Images on social media show how the explosion sends a conflagration and a column of black smoke over the two-lane highway and the adjacent railway bridge. Seven wagons of a train with fuel traveling over the bridge towards Crimea are said to have caught fire. The fire has now been extinguished.
Video images taken by bystanders show how part of the highway has been swept away and sunk into the sea. There was little traffic on the bridge at the time of the explosion, 6 a.m. local time. According to the Russian authorities, three people have been killed.
Sergei Aksjonov, the Russian-appointed head of Crimea, confirmed that two pillars under the bridge have collapsed, but Russian state media said the construction of the bridge itself was not damaged enough to cause the bridge to collapse. The local authorities said they would set up a ferry connection and spoke of sufficient fuel and food supplies on the peninsula.
Putin orders investigation
There is much speculation about the exact cause of the explosion and whether it is a Ukrainian attack. Russia says the explosion was caused by a ‘car bomb’ reads a statement of the National Anti-Terrorism Committee of Russia. The bomb is said to have been hidden in a truck. Russian President Putin had a special commission set up in the morning to investigate the cause, Kremlin spokesman Dmitri Peskov said. The commission consists of several Russian ministers and government bodies and the heads of Crimea and the Krasnodar region.

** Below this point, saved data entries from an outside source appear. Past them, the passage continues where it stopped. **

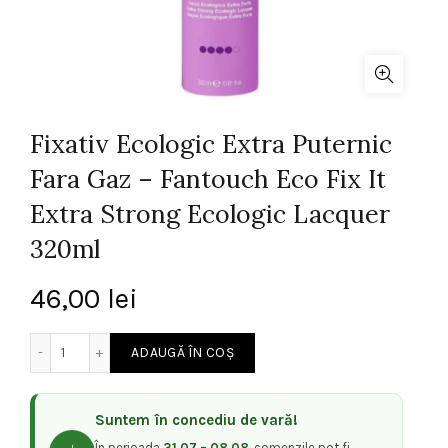
Fixativ Ecologic Extra Puternic
Fara Gaz – Fantouch Eco Fix It
Extra Strong Ecologic Lacquer
320ml
46,00
lei
Cantitate Fixativ Ecologic Extra Puternic Fara Gaz - Fanto
ADAUGĂ ÎN COȘ
Suntem în concediu de vară!
În perioada
31.07 – 08.08
, comenzile pot fi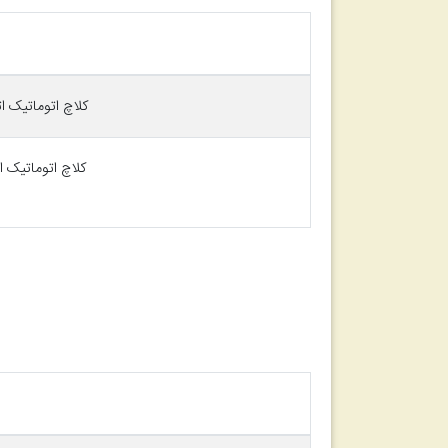
کلاچ اتوماتیک اتاکو مجهز به C
کلاچ اتوماتیک اتاکو مجهز به 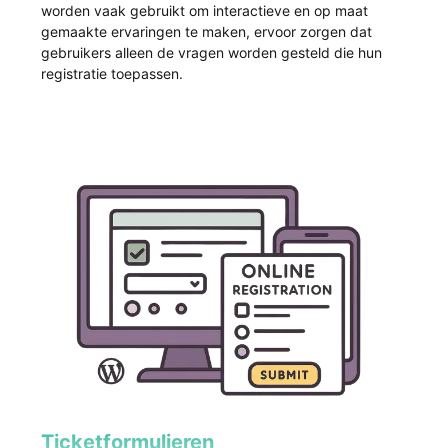
worden vaak gebruikt om interactieve en op maat
gemaakte ervaringen te maken, ervoor zorgen dat
gebruikers alleen de vragen worden gesteld die hun
registratie toepassen.
Ticketformulieren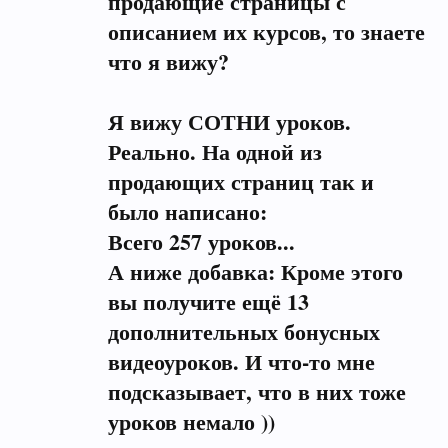
продающие страницы с
описанием их курсов, то знаете
что я вижу?
Я вижу СОТНИ уроков.
Реально. На одной из
продающих страниц так и
было написано:
Всего 257 уроков...
А ниже добавка: Кроме этого
вы получите ещё 13
дополнительных бонусных
видеоуроков. И что-то мне
подсказывает, что в них тоже
уроков немало ))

The Russian state newspaper Rossijskaja Gazeta reported based on an anonymous law enforcement source that the force of the explosion would be several tons of TNT. “It is not yet known whether the truck was remotely detonated or whether it was a suicide attack,” the newspaper said. In addition, the paper said it is unclear how a truck loaded with explosives “was able to get through state-of-the-art inspection systems, which react not only to explosives, but even to their tracks.”

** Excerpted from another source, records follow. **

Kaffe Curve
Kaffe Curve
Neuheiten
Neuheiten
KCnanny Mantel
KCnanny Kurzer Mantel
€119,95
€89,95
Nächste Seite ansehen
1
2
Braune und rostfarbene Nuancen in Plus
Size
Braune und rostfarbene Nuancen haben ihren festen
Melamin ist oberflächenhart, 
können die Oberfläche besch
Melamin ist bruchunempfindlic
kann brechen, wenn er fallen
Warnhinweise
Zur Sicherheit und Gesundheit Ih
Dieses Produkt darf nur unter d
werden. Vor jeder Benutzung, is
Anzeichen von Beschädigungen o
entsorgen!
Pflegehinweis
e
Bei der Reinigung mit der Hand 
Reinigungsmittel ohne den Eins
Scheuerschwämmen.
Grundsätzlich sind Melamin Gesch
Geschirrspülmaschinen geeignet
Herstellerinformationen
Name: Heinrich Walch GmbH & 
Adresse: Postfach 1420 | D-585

Although the Ukrainian government has not yet immediately claimed responsibility, triumphant sounds were heard in Kiev. “Sick burn,” read the text that appeared on the official Twitter account of the Ukrainian government. “Everything that is illegal must be destroyed, everything that has been stolen must be returned to Ukraine, everything that Russia has occupied must be liberated,” wrote Zelensky’s advisor Michailo Podoljak on Twitter. The Ukrainian Ministry of Defense made the link with the Russian warship ‘Moskva’, which was sunk by Ukraine in the Black Sea in April. Maria Zakharova, spokesman for the Russian Ministry of Foreign Affairs, calls the playful reports a “sign of the terrorist nature of the regime in Kiev”.
Showpiece
The imposing Crimean Bridge is regarded as President Putin’s showpiece and a symbol of Putin’s dreamed-up Russian ‘resurrection’ as a political superpower. The bridge, which cost the Russian treasury some 3 billion euros and was opened in May 2018, is crucial not only for the viability of the 2.4 million inhabitants peninsula as part of Russia, but also for supplying the Russian troops in Ukraine and for the navy, which controls the Black Sea and the Sea of Azov from the port of Sevastopol. The planned Russian invasion of Ukraine began last year with a military build-up of Crimea.

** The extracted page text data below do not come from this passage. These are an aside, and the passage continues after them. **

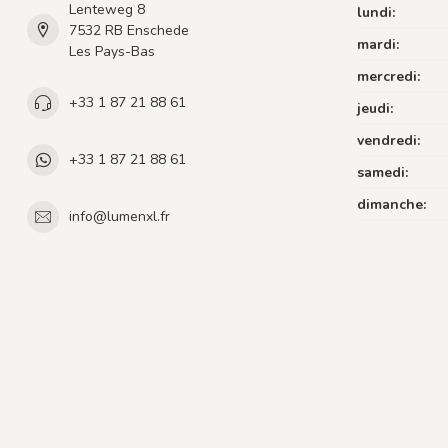
Lenteweg 8
lundi:
7532 RB Enschede
mardi:
Les Pays-Bas
mercredi:
+33 1 87 21 88 61
jeudi:
vendredi:
+33 1 87 21 88 61
samedi:
dimanche:
info@lumenxl.fr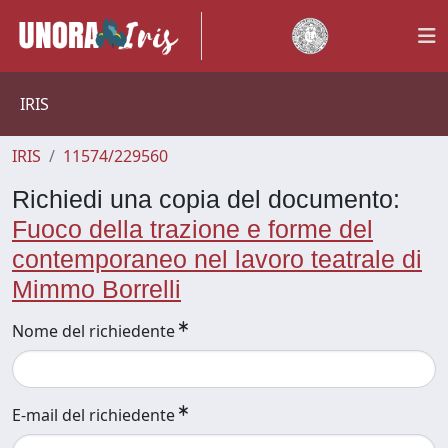
IRIS
IRIS
11574/229560
Richiedi una copia del documento:
Fuoco della trazione e forme del
contemporaneo nel lavoro teatrale di
Mimmo Borrelli
Nome del richiedente
E-mail del richiedente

It is precisely this crucial significance that has made the bridge one of Russia’s most vulnerable and strategically interesting targets for Ukraine for months. Russia has maintained in recent months that the bridge is safe, despite fighting in mainland Ukraine and explosions from military installations on the peninsula. So the big question is how President Putin, who celebrated his 70th birthday just on Friday, will react to the most painful defeat since the start of his ‘special operation’ in Ukraine. Earlier, Russian officials said an attack on the bridge would herald terrible repercussions.
moral boost
It remains to be seen how great the impact of the devastation will be for the further course of the conflict in Ukraine. It is certain that the (temporary) elimination of the bridge is the next strategic and moral boost for the Ukrainian army in a series of triumphs on the battlefield. Fierce fighting is currently going on around the highly strategic Kherson region, one of the four Ukrainian regions recently annexed by Putin.
Russia will have more trouble resupplying troops in the south in the near future, especially as Ukraine’s advances make the increasingly longer supply lines in the Donbas more vulnerable by the day. In addition, the alleged attack will further fuel growing dissatisfaction with the disastrous course of Putin’s ‘military operation’ and the performance of his Defense Minister Sergei Shoigu.
Russian state media pay close attention to the explosion, but try to avoid panic. News site Meduza claims they received instructions from the Kremlin to emphasize to the public that the bridge has not been “destroyed”, but only “damaged” and repair work has already started. As a popular holiday destination, Crimea attracts millions of Russian tourists every year. The governor of the region announced on Saturday that fuel and petrol are being rationed in Crimea.